> _Work item_
In the material below, the lines containing the word "پائلٹ" are required; copy each of them.

> _Information_
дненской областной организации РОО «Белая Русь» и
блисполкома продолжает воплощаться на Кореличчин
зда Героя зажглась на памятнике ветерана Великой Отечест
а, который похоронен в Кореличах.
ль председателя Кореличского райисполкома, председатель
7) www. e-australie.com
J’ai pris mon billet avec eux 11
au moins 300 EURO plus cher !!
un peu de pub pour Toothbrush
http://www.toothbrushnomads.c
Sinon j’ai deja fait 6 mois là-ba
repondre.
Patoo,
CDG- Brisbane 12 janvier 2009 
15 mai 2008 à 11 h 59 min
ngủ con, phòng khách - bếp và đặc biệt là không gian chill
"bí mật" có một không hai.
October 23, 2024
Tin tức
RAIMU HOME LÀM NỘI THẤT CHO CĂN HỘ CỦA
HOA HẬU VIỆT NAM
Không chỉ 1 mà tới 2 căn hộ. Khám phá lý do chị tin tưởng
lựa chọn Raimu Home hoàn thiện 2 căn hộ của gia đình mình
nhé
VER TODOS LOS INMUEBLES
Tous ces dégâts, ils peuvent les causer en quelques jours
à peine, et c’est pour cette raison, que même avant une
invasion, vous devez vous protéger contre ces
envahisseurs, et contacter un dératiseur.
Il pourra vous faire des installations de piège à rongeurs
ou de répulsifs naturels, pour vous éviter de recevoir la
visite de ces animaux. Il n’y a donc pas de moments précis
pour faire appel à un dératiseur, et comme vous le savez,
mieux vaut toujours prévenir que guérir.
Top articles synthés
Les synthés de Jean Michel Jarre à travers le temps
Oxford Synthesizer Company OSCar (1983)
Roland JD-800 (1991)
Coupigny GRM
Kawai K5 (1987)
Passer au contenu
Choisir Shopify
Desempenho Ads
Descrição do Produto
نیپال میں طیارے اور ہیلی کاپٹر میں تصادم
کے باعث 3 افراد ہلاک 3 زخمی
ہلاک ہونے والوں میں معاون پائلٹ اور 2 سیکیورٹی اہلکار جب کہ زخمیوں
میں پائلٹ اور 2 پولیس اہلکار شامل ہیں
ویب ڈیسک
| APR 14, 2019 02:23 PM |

> _Result for this task_
ہلاک ہونے والوں میں معاون پائلٹ اور 2 سیکیورٹی اہلکار جب کہ زخمیوں
میں پائلٹ اور 2 پولیس اہلکار شامل ہیں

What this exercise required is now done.